▸ **YOUR OBJECTIVE**: Pictures stay out of the copy. Retype exactly the lines below from the one with "Terrain à La Bernerie-en-Retz" through the one with "Husa are decupajele".

▸ **SUPPLIED DATA**:
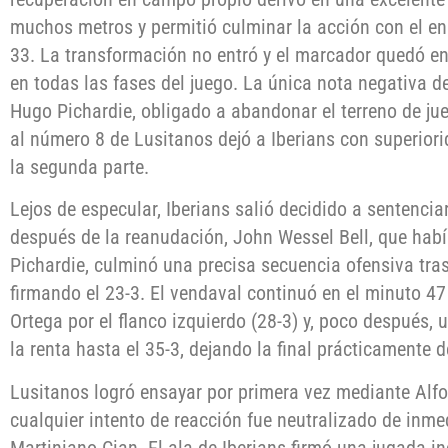
muchos metros y permitió culminar la acción con el e
33. La transformación no entró y el marcador quedó en 
en todas las fases del juego. La única nota negativa de
Hugo Pichardie, obligado a abandonar el terreno de jue
al número 8 de Lusitanos dejó a Iberians con superiori
la segunda parte.
Lejos de especular, Iberians salió decidido a sentenci
después de la reanudación, John Wessel Bell, que habí
Pichardie, culminó una precisa secuencia ofensiva tra
firmando el 23-3. El vendaval continuó en el minuto 4
Ortega por el flanco izquierdo (28-3) y, poco después, 
la renta hasta el 35-3, dejando la final prácticamente d
Lusitanos logró ensayar por primera vez mediante Alf
cualquier intento de reacción fue neutralizado de inme
Martiniano Cian. El ala de Iberians firmó una jugada i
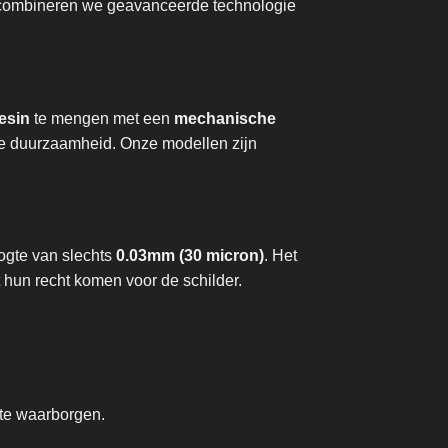
m combineren we geavanceerde technologie
esin
te mengen met een
mechanische
nde duurzaamheid. Onze modellen zijn
ogte van slechts
0.03mm (30 micron)
. Het
t hun recht komen voor de schilder.
 te waarborgen.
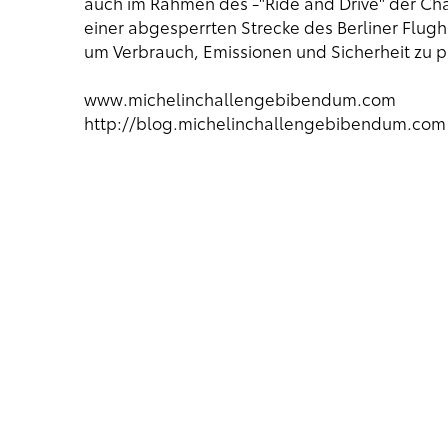
auch im Rahmen des -"Ride and Drive" der Ch
einer abgesperrten Strecke des Berliner Flug
um Verbrauch, Emissionen und Sicherheit zu p
www.michelinchallengebibendum.com
http://blog.michelinchallengebibendum.com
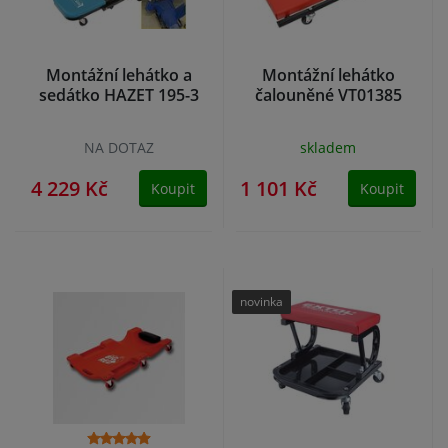
Montážní lehátko a
Montážní lehátko
sedátko HAZET 195-3
čalouněné VT01385
NA DOTAZ
skladem
4 229 Kč
1 101 Kč
Koupit
Koupit
novinka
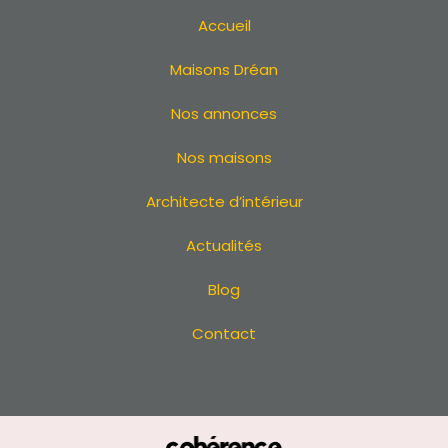
Terrain à Vertou
Accueil
Terrain en Loire Atlantique
Maisons Dréan
Terrain 44
Terrain à La Baule
Nos annonces
Terrain à La Turballe
Terrain à Batz-sur-Mer
Nos maisons
Terrain à Saint-Brevin-les-Pins
Architecte d’intérieur
Terrain à Pornichet
Terrain à Guérande
Actualités
Terrain à Saint-Michel-Chef-Chef
Terrain à La Plaine-sur-Mer
Blog
Terrain à Carquefou
Contact
Terrain à La Bernerie-en-Retz
Terrain à Bouguenais
Terrain à Couëron
Terrain à Pontchâteau
Terrain à Sainte-Luce-sur-Loire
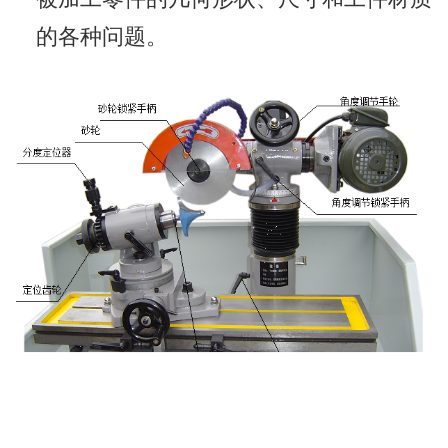
的各种问题。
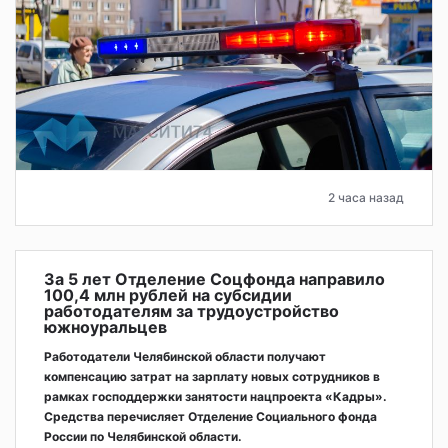
2 часа назад
За 5 лет Отделение Соцфонда направило
100,4 млн рублей на субсидии
работодателям за трудоустройство
южноуральцев
Работодатели Челябинской области получают
компенсацию затрат на зарплату новых сотрудников в
рамках господдержки занятости нацпроекта «Кадры».
Средства перечисляет Отделение Социального фонда
России по Челябинской области.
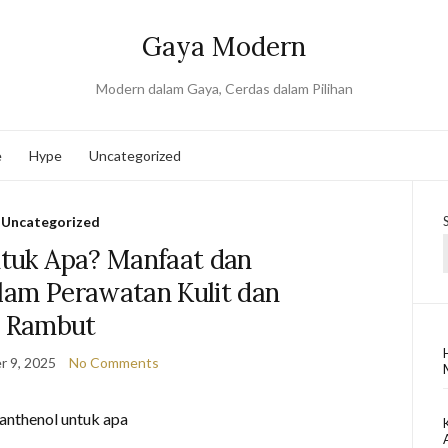
Gaya Modern
Modern dalam Gaya, Cerdas dalam Pilihan
e
Hype
Uncategorized
Uncategorized
ntuk Apa? Manfaat dan
am Perawatan Kulit dan
Rambut
 9, 2025
No Comments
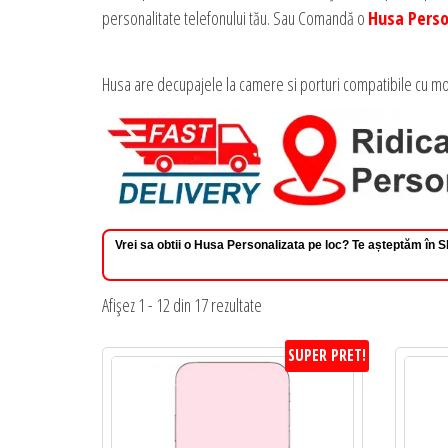
personalitate telefonului tău. Sau Comandă o
Husa Perso
Husa are decupajele la camere si porturi compatibile cu mo
Vrei sa obtii o Husa Personalizata pe loc? Te așteptăm în
Sortat
Afișez 1 - 12 din 17 rezultate
după
SUPER PRET!
preț:
de
la
mic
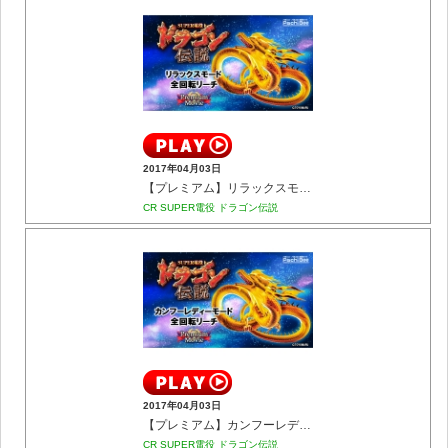
2017年04月03日
【プレミアム】リラックスモード 全回転リーチ
CR SUPER電役 ドラゴン伝説
2017年04月03日
【プレミアム】カンフーレディーモード 全回転リーチ
CR SUPER電役 ドラゴン伝説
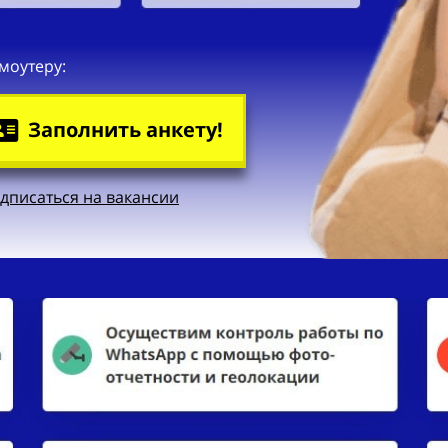
моутеру:
Заполнить анкету!
дписаться на вакансии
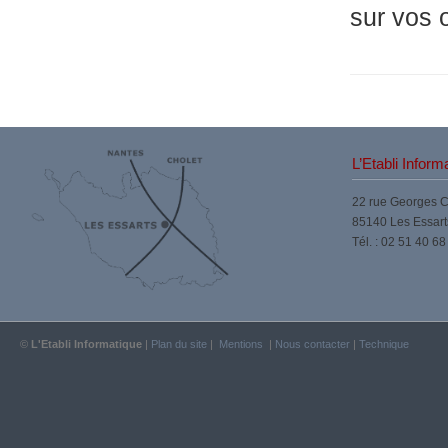
sur vos o
L’Etabli Inform
22 rue Georges 
85140 Les Essart
Tél. : 02 51 40 68
©
L'Etabli Informatique
|
Plan du site
|
Mentions
|
Nous contacter
|
Technique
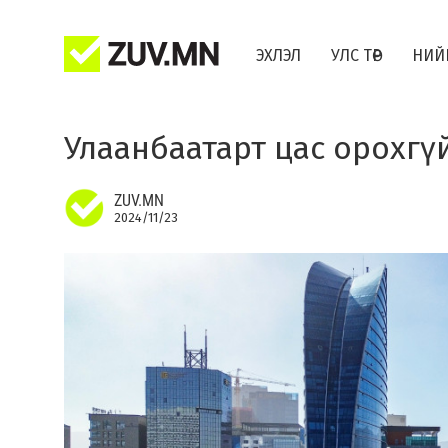
ЭХЛЭЛ
УЛС ТӨР
НИЙ
Улаанбаатарт цас орохгүй
ZUV.MN
2024/11/23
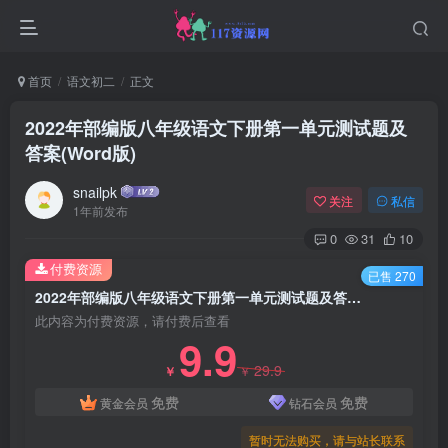
首页
语文初二
正文
2022年部编版八年级语文下册第一单元测试题及
答案(Word版)
snailpk
关注
私信
1年前发布
0
31
10
付费资源
已售 270
2022年部编版八年级语文下册第一单元测试题及答案(Word版)
此内容为付费资源，请付费后查看
9.9
29.9
￥
￥
免费
免费
黄金会员
钻石会员
暂时无法购买，请与站长联系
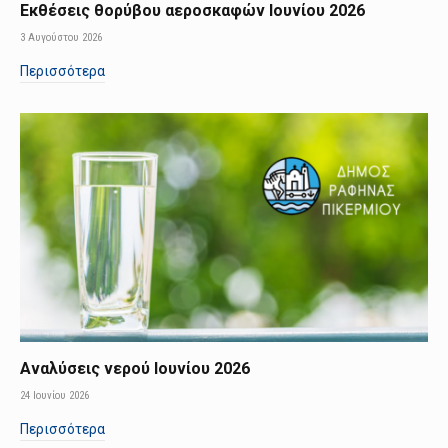
Εκθέσεις θορύβου αεροσκαφών Ιουνίου 2026
3 Αυγούστου 2026
Περισσότερα
Αναλύσεις νερού Ιουνίου 2026
24 Ιουνίου 2026
Περισσότερα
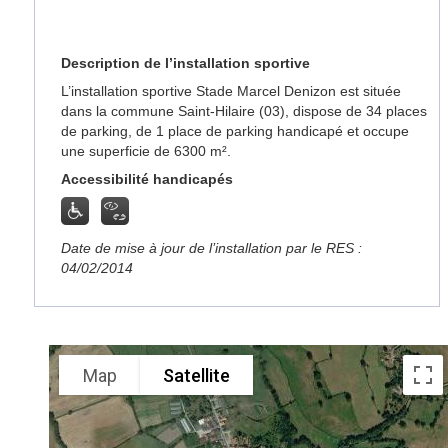
Description de l’installation sportive
L’installation sportive Stade Marcel Denizon est située
dans la commune Saint-Hilaire (03), dispose de 34 places
de parking, de 1 place de parking handicapé et occupe
une superficie de 6300 m².
Accessibilité handicapés
Date de mise à jour de l’installation par le RES :
04/02/2014
Map
Satellite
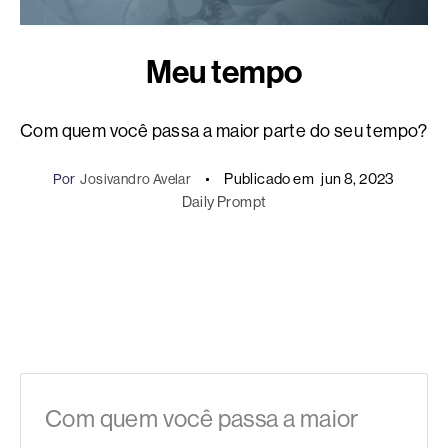
Meu tempo
Com quem você passa a maior parte do seu tempo?
Publicado em
jun 8, 2023
Por
Josivandro Avelar
Daily Prompt
Com quem você passa a maior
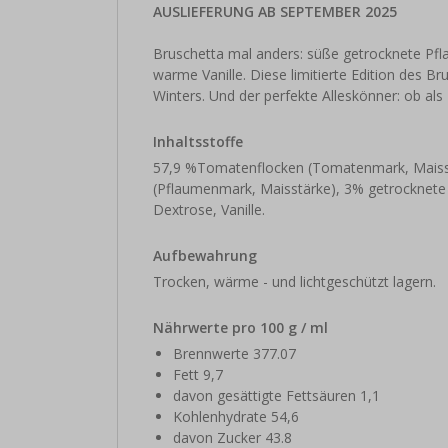
AUSLIEFERUNG AB SEPTEMBER 2025
Bruschetta mal anders: süße getrocknete Pfl
warme Vanille. Diese limitierte Edition des B
Winters. Und der perfekte Alleskönner: ob als 
Inhaltsstoffe
57,9 %Tomatenflocken (Tomatenmark, Maiss
(Pflaumenmark, Maisstärke), 3% getrocknete 
Dextrose, Vanille.
Aufbewahrung
Trocken, wärme - und lichtgeschützt lagern.
Nährwerte pro 100 g / ml
Brennwerte 377.07
Fett 9,7
davon gesättigte Fettsäuren 1,1
Kohlenhydrate 54,6
davon Zucker 43.8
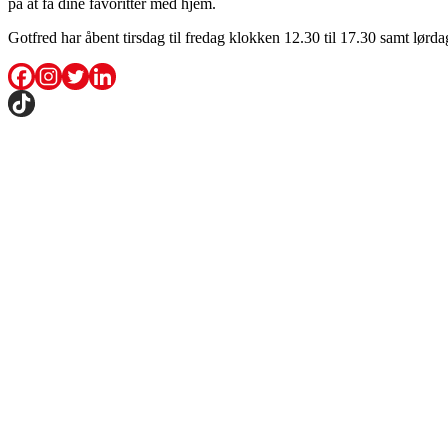
på at få dine favoritter med hjem.
Gotfred har åbent tirsdag til fredag klokken 12.30 til 17.30 samt lørda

▸ **SOLVED PROBLEM**:
Terrain à La Bernerie-en-Retz
Terrain à Bouguenais
Terrain à Couëron
Terrain à Pontchâteau
Terrain à Sainte-Luce-sur-Loire
的各种问题。
2 часа назад
За 5 лет Отделение Соцфонда направило
100,4 млн рублей на субсидии
работодателям за трудоустройство
южноуральцев
Работодатели Челябинской области получают
компенсацию затрат на зарплату новых сотрудников в
рамках господдержки занятости нацпроекта «Кадры».
Средства перечисляет Отделение Социального фонда
России по Челябинской области.
Gaya Modern
Modern dalam Gaya, Cerdas dalam Pilihan
e
Hype
Uncategorized
Uncategorized
ntuk Apa? Manfaat dan
am Perawatan Kulit dan
Rambut
 9, 2025
No Comments
personalitate telefonului tău. Sau Comandă o
Husa Perso
Husa are decupajele la camere si porturi compatibile cu mo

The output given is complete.